Can Gucci Racing Put this F1 Team Back on Track?
Swerving from a maximalist Times Square takeover to a major partnership with F1 within a 10-day span just proves it: Gucci has accelerated into a spectacle era, driven by Demna — fashion’s king of cultural maximalism.
On May 27, the luxury brand announced a multi-year, $150 million title partnership with the Alpine Formula One team beginning in 2027, coinciding with the launch of Gucci Racing, a new “business and experiential platform at the intersection of luxury and sport,” per the brand’s press release. The newly minted Gucci Racing Alpine Formula One Team will zip around the track next year, with a full slate of off-track programming planned for maximum Guccification.
There’s a strong underdog narrative at play here, as well: Demna is in the midst of pulling the troubled fashion house out of a post-Alessandro Michele downturn, while Alpine is on an upswing this season after finishing dead last in 2025.
Getting the Gucci logo in pole position within one of the world’s fastest-growing sports is a major play for the beleaguered brand.

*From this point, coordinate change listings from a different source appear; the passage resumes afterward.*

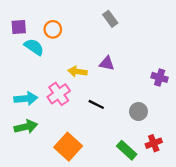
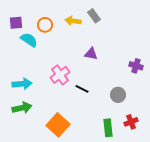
yellow arrow: (77, 72) -> (73, 21), moved
pink cross: (59, 94) -> (60, 75), moved
green rectangle: (127, 150) -> (108, 128), turned 42

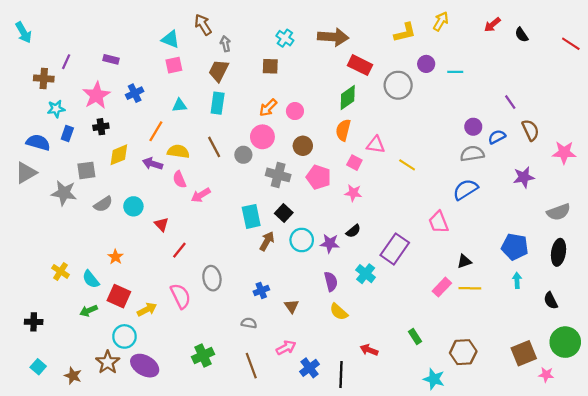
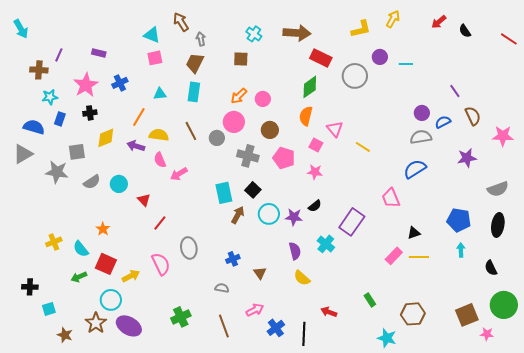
pink triangle: (376, 145) -> (335, 129), turned 42
yellow cross: (61, 271) -> (54, 242), turned 35
cyan square: (38, 367) -> (49, 309), moved, turned 32

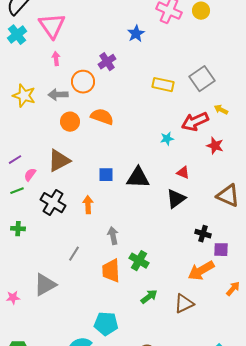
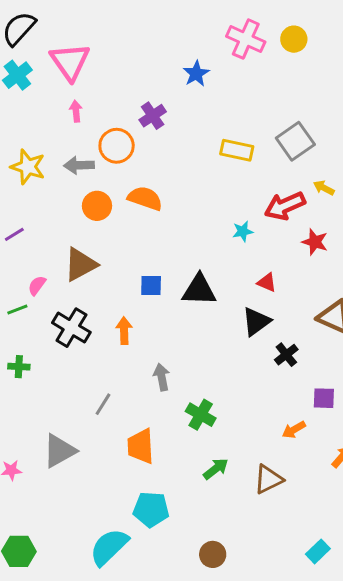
purple line: (15, 160) -> (14, 234), moved
black cross: (203, 234) -> (286, 355), moved, turned 35
orange trapezoid: (111, 271) -> (141, 446), moved
orange arrow: (201, 271) -> (294, 430), size x0.6

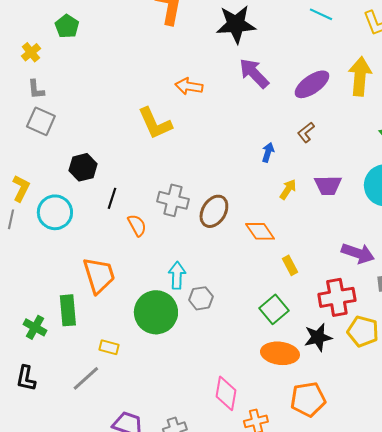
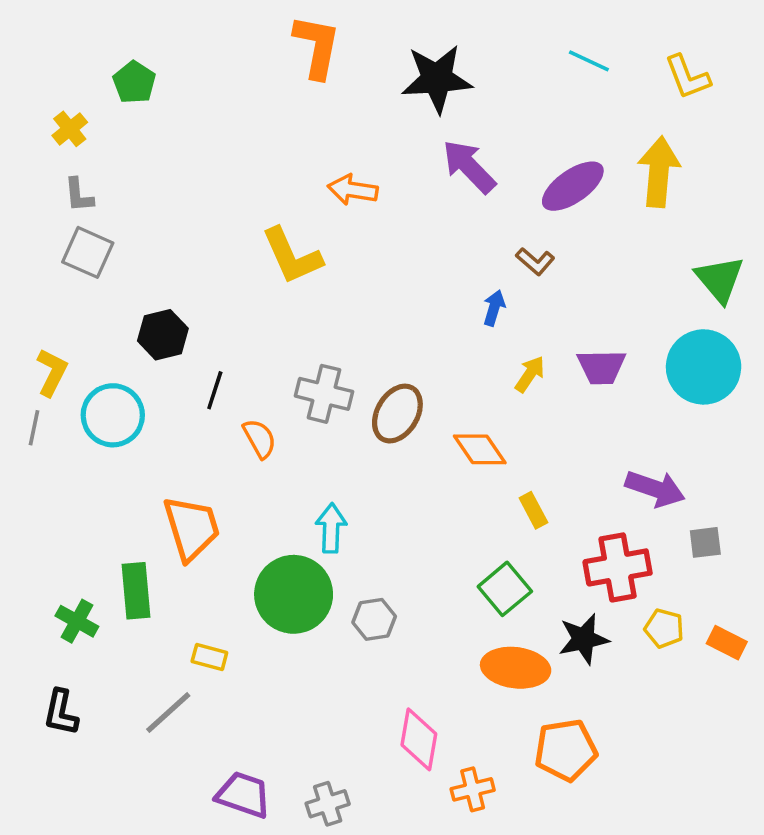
brown L-shape: (306, 132) -> (535, 261), moved, turned -100
gray hexagon: (201, 298) -> (374, 619), moved
yellow pentagon: (363, 331) -> (664, 628), size x0.7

And with a full year before the newly Guccified Alpine team debuts, we have plenty of time to wonder what kind of fits Demna will dream up for his racers.
Gucci Racing adds gas to the luxury fashion trend of forgoing one-and-done collabs in favor of multi-year partnerships: Louis Vuitton’s very Keith Haringcore Cruise collection was essentially an ad for its three-year deal to support the Frick Collection, while Bvlgari recently became the official partner of the Venice Biennale through 2030.
The Alpine deal cements Gucci as the first luxury clothing label to enter into this level of partnership with an F1 team, right as the sport is nearing a $3 billion sponsorship boom fueled by a slate of brand deals with everyone from Tommy Hilfiger to Louis Vuitton — and, of course, the popularity of Brad Pitt’s Oscar-nominated F1 The Movie (or, as I like to call it, Brad Pitt in Fast Car Goes Vroom Vroom).
Merging into F1’s lane is just the latest move in Demna's hot streak of incorporating moto culture into his clothes; his Balenciaga era included oversized racing leathers and a $70,000 shark sculpture made by Japanese artist Showichi Kaneda for F1 Vegas 2024.